• [Collected data]:

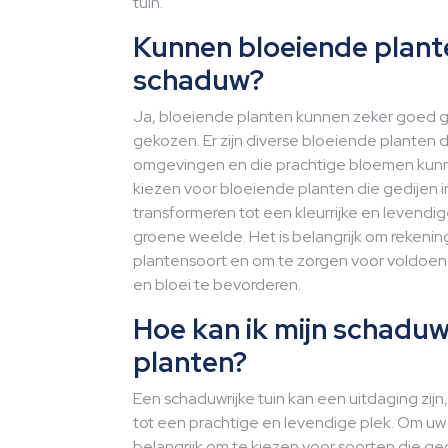
tuin.
Kunnen bloeiende plant
schaduw?
Ja, bloeiende planten kunnen zeker goed gr
gekozen. Er zijn diverse bloeiende planten 
omgevingen en die prachtige bloemen kunnen
kiezen voor bloeiende planten die gedijen i
transformeren tot een kleurrijke en levend
groene weelde. Het is belangrijk om rekeni
plantensoort en om te zorgen voor voldoe
en bloei te bevorderen.
Hoe kan ik mijn schaduw
planten?
Een schaduwrijke tuin kan een uitdaging zij
tot een prachtige en levendige plek. Om uw s
belangrijk om te kiezen voor soorten die ge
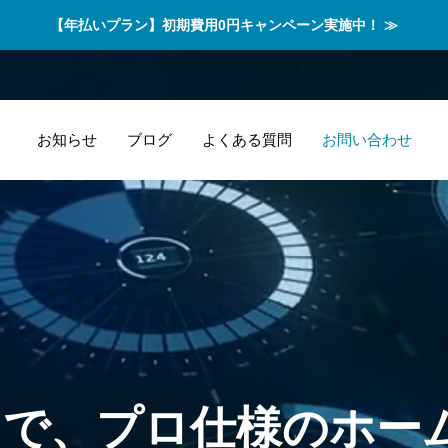
【年払いプラン】初期費用0円キャンペーン実施中！ ≫
お知らせ
ブログ
よくある質問
お問い合わせ
円
で
、
プ
ロ
仕
様
の
ホ
ー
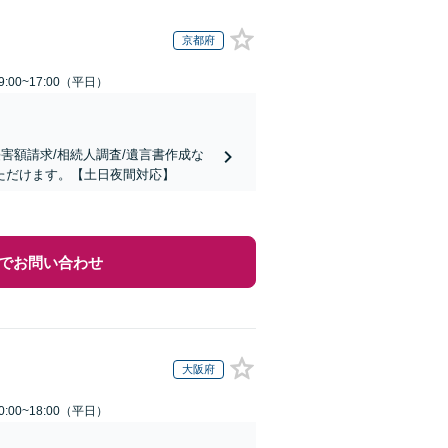
京都府
:00~17:00（平日）
害額請求/相続人調査/遺言書作成な
ただけます。【土日夜間対応】
でお問い合わせ
大阪府
:00~18:00（平日）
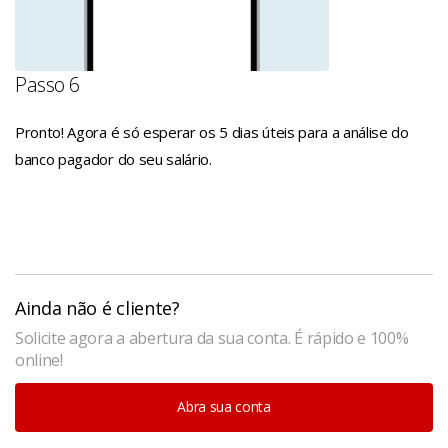
Passo 6
Pronto! Agora é só esperar os 5 dias úteis para a análise do
banco pagador do seu salário.
Ainda não é cliente?
Solicite agora a abertura da sua conta. É rápido e 100%
online!
Abra sua conta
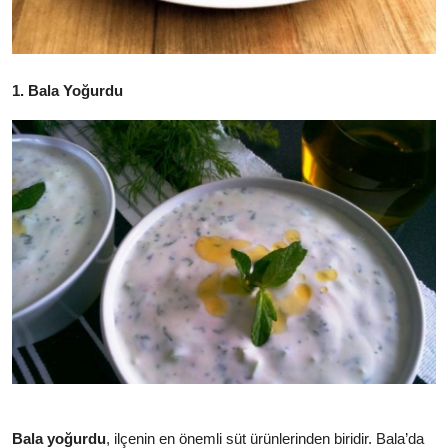
Anne & Bebek Beslenmesi
Mutfak Sırları & Teknikler
1. Bala Yoğurdu
Gıda Sözlüğü & Nedir?
Yemek Tarifleri & Menüler
Bala yoğurdu
, ilçenin en önemli süt ürünlerinden biridir. Bala’da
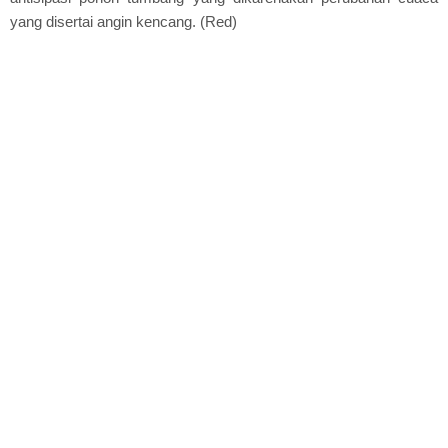
yang disertai angin kencang. (Red)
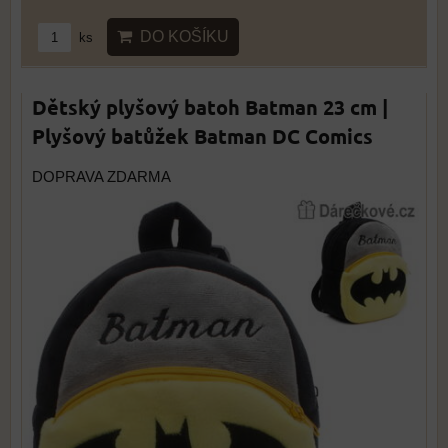
DO KOŠÍKU
ks
Dětský plyšový batoh Batman 23 cm |
Plyšový batůžek Batman DC Comics
DOPRAVA ZDARMA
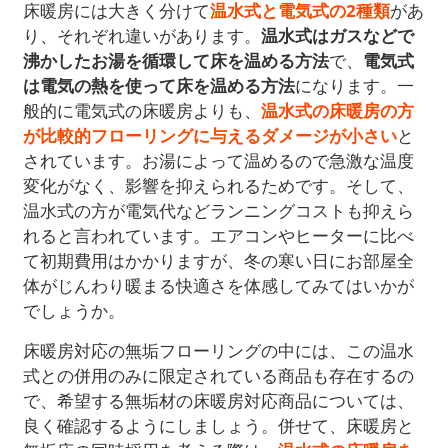
床暖房には大きく分けて
温水式と電気式の2種類
があ
り、それぞれ違いがあります。
温水式はガスなどで
沸かしたお湯を循環して床を温める方法
で、
電気式
は電気の熱を使って床を温める方法
になります。一
般的に電気式の床暖房よりも、
温水式の床暖房の方
が比較的フローリングに与えるダメージが小さい
と
されています。お湯によって温めるので急激な温度
変化がなく、影響を抑えられるためです。そして、
温水式の方が電気代などランニングコストも抑えら
れると言われています。エアコンやヒーターに比べ
て初期費用はかかりますが、冬の寒い日にお部屋全
体がじんわり暖まる快適さを体感してみてはいかが
でしょうか。
床暖房対応の無垢フローリングの中には、この温水
式との併用のみに限定されている商品も存在するの
で、希望する無垢材の床暖房対応商品については、
良く確認するようにしましょう。併せて、床暖房と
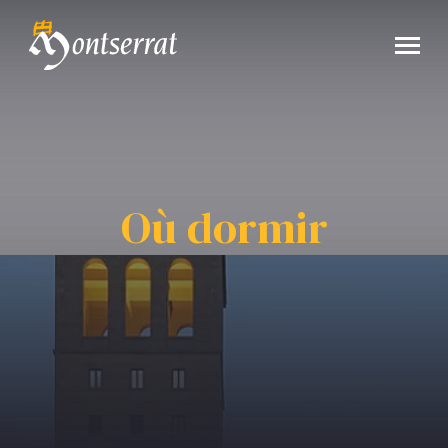
Où dormir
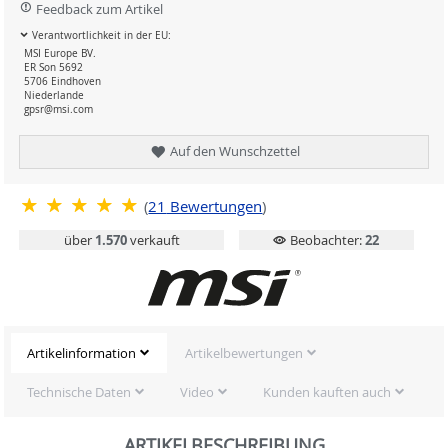
Feedback zum Artikel
Verantwortlichkeit in der EU:
MSI Europe BV.
ER Son 5692
5706 Eindhoven
Niederlande
gpsr@msi.com
Auf den Wunschzettel
(
21
Bewertungen
)
über
1.570
verkauft
Beobachter:
22
Artikelinformation
Artikelbewertungen
Technische Daten
Video
Kunden kauften auch
ARTIKELBESCHREIBUNG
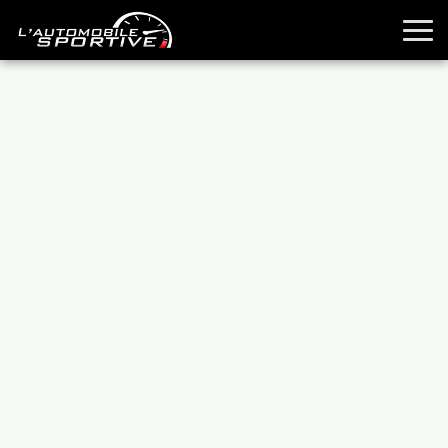
TOUTES LES SPORTIVES
ESSAIS
GUIDES OCCASION
PASSION AUTO
YOUNGTIMERS
REPORTAGES
ANCIENNES
TECHNIQUE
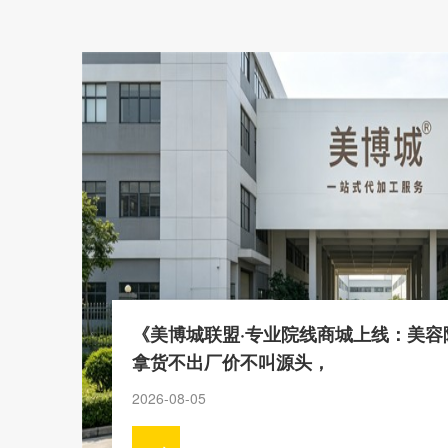
《美博城联盟·专业院线商城上线：美容
拿货不出厂价不叫源头，
2026-08-05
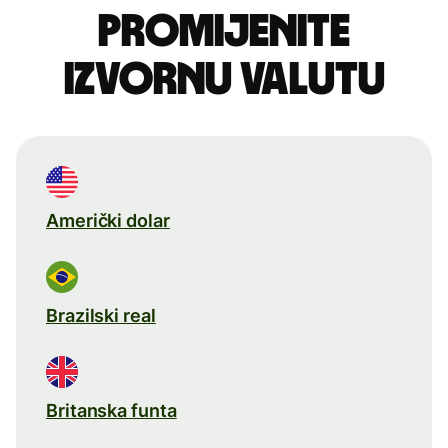
Promijenite
izvornu valutu
Američki dolar
Brazilski real
Britanska funta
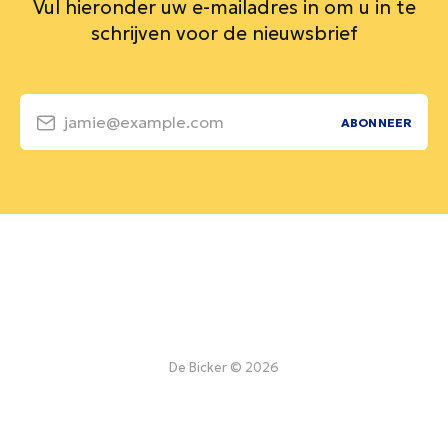
Vul hieronder uw e-mailadres in om u in te
schrijven voor de nieuwsbrief
jamie@example.com
ABONNEER
De Bicker © 2026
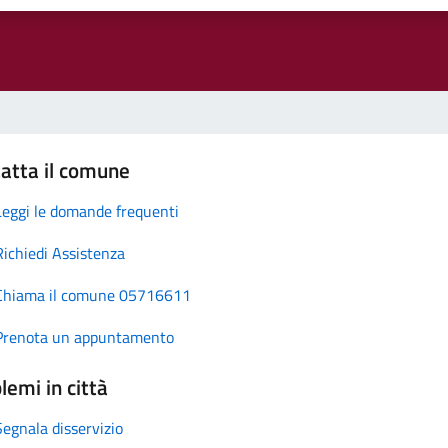
atta il comune
Leggi le domande frequenti
Richiedi Assistenza
Chiama il comune 05716611
Prenota un appuntamento
lemi in città
Segnala disservizio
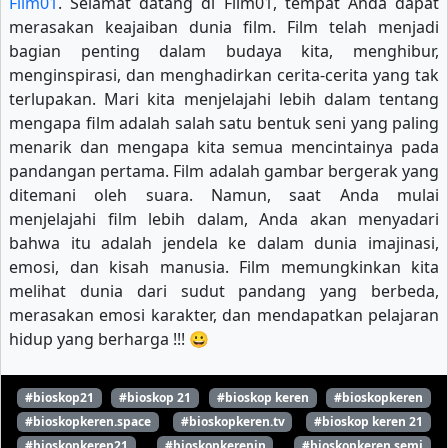
Film01
. Selamat datang di Film01, tempat Anda dapat
merasakan keajaiban dunia film. Film telah menjadi
bagian penting dalam budaya kita, menghibur,
menginspirasi, dan menghadirkan cerita-cerita yang tak
terlupakan. Mari kita menjelajahi lebih dalam tentang
mengapa film adalah salah satu bentuk seni yang paling
menarik dan mengapa kita semua mencintainya pada
pandangan pertama. Film adalah gambar bergerak yang
ditemani oleh suara. Namun, saat Anda mulai
menjelajahi film lebih dalam, Anda akan menyadari
bahwa itu adalah jendela ke dalam dunia imajinasi,
emosi, dan kisah manusia. Film memungkinkan kita
melihat dunia dari sudut pandang yang berbeda,
merasakan emosi karakter, dan mendapatkan pelajaran
hidup yang berharga !!! 😀
#bioskop21
#bioskop 21
#bioskop keren
#bioskopkeren
#bioskopkeren.space
#bioskopkeren.tv
#bioskop keren 21
#bioskopkeren21
#bioskopkerenin
#bioskopkeren semi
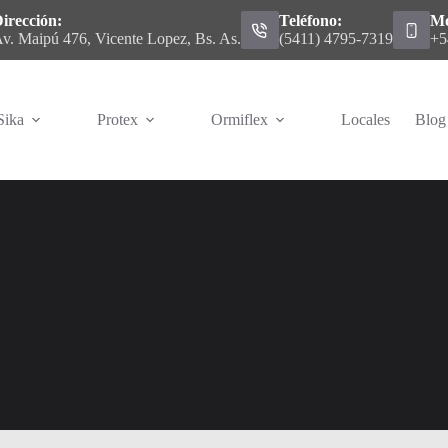
irección:
Teléfono:
Mó
v. Maipú 476, Vicente Lopez, Bs. As.
(5411) 4795-7319
+5
Sika
Protex
Ormiflex
Locales
Blog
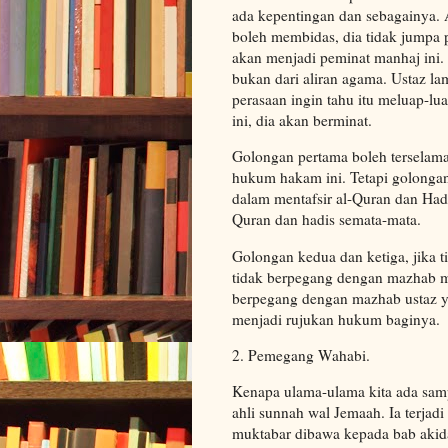
ada kepentingan dan sebagainya. 
boleh membidas, dia tidak jumpa 
akan menjadi peminat manhaj ini. B
bukan dari aliran agama. Ustaz la
perasaan ingin tahu itu meluap-l
ini, dia akan berminat.
Golongan pertama boleh terselamat
hukum hakam ini. Tetapi golongan
dalam mentafsir al-Quran dan Hadi
Quran dan hadis semata-mata.
Golongan kedua dan ketiga, jika t
tidak berpegang dengan mazhab mu
berpegang dengan mazhab ustaz ya
menjadi rujukan hukum baginya.
2. Pemegang Wahabi.
Kenapa ulama-ulama kita ada sam
ahli sunnah wal Jemaah. Ia terjadi
muktabar dibawa kepada bab akid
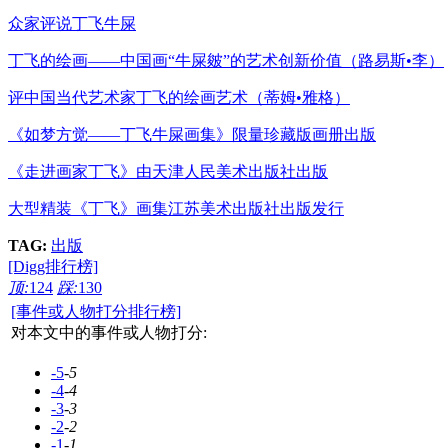
众家评说丁飞牛屎
丁飞的绘画——中国画“牛屎皴”的艺术创新价值（路易斯•李）
评中国当代艺术家丁飞的绘画艺术（蒂姆•雅格）
《如梦方觉——丁飞牛屎画集》限量珍藏版画册出版
《走进画家丁飞》由天津人民美术出版社出版
大型精装《丁飞》画集江苏美术出版社出版发行
TAG:
出版
[Digg排行榜]
顶:
124
踩:
130
[事件或人物打分排行榜]
对本文中的事件或人物打分:
-5
-5
-4
-4
-3
-3
-2
-2
-1
-1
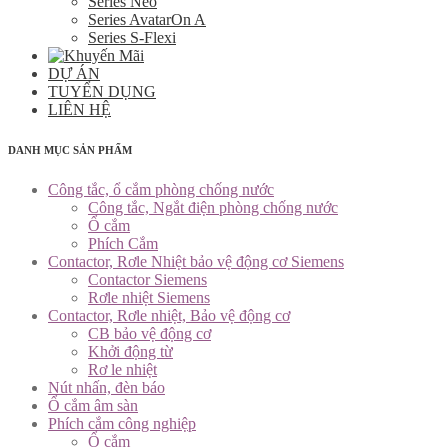
Series Neo
Series AvatarOn A
Series S-Flexi
DỰ ÁN
TUYỂN DỤNG
LIÊN HỆ
DANH MỤC SẢN PHẨM
Công tắc, ổ cắm phòng chống nước
Công tắc, Ngắt điện phòng chống nước
Ổ cắm
Phích Cắm
Contactor, Rơle Nhiệt bảo vệ động cơ Siemens
Contactor Siemens
Rơle nhiệt Siemens
Contactor, Rơle nhiệt, Bảo vệ động cơ
CB bảo vệ động cơ
Khởi động từ
Rơ le nhiệt
Nút nhấn, đèn báo
Ổ cắm âm sàn
Phích cắm công nghiệp
Ổ cắm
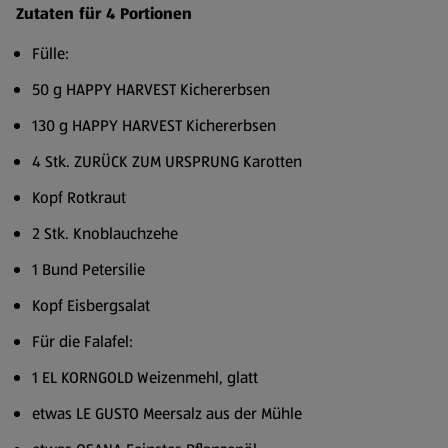
Zutaten für 4 Portionen
Fülle:
50 g HAPPY HARVEST Kichererbsen
130 g HAPPY HARVEST Kichererbsen
4 Stk. ZURÜCK ZUM URSPRUNG Karotten
Kopf Rotkraut
2 Stk. Knoblauchzehe
1 Bund Petersilie
Kopf Eisbergsalat
Für die Falafel:
1 EL KORNGOLD Weizenmehl, glatt
etwas LE GUSTO Meersalz aus der Mühle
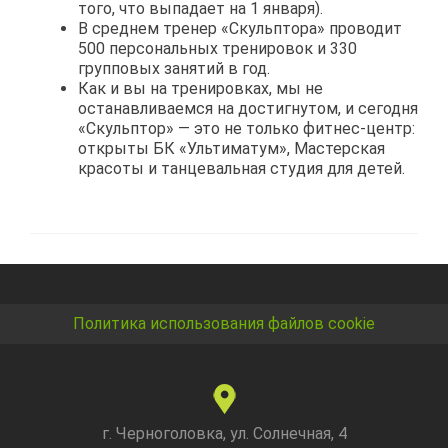
того, что выпадает на 1 января).
В среднем тренер «Скульптора» проводит
500 персональных тренировок и 330
групповых занятий в год.
Как и вы на тренировках, мы не
останавливаемся на достигнутом, и сегодня
«Скульптор» — это не только фитнес-центр:
открыты БК «Ультиматум», Мастерская
красоты и танцевальная студия для детей.
Политика использования файлов cookie
г. Черноголовка, ул. Солнечная, 4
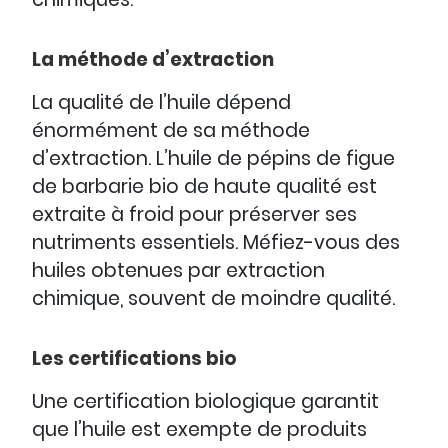
La méthode d’extraction
La qualité de l’huile dépend
énormément de sa méthode
d’extraction. L’huile de pépins de figue
de barbarie bio de haute qualité est
extraite à froid pour préserver ses
nutriments essentiels. Méfiez-vous des
huiles obtenues par extraction
chimique, souvent de moindre qualité.
Les certifications bio
Une certification biologique garantit
que l’huile est exempte de produits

• [WHAT YOU ARE ASKED TO DO]: From the data above, reproduce word for word the lines running from the line with "merasakan keajaiban dunia" to the line with "menarik dan mengapa", ends included.

• [WRITTEN ANSWER]:
merasakan keajaiban dunia film. Film telah menjadi
bagian penting dalam budaya kita, menghibur,
menginspirasi, dan menghadirkan cerita-cerita yang tak
terlupakan. Mari kita menjelajahi lebih dalam tentang
mengapa film adalah salah satu bentuk seni yang paling
menarik dan mengapa kita semua mencintainya pada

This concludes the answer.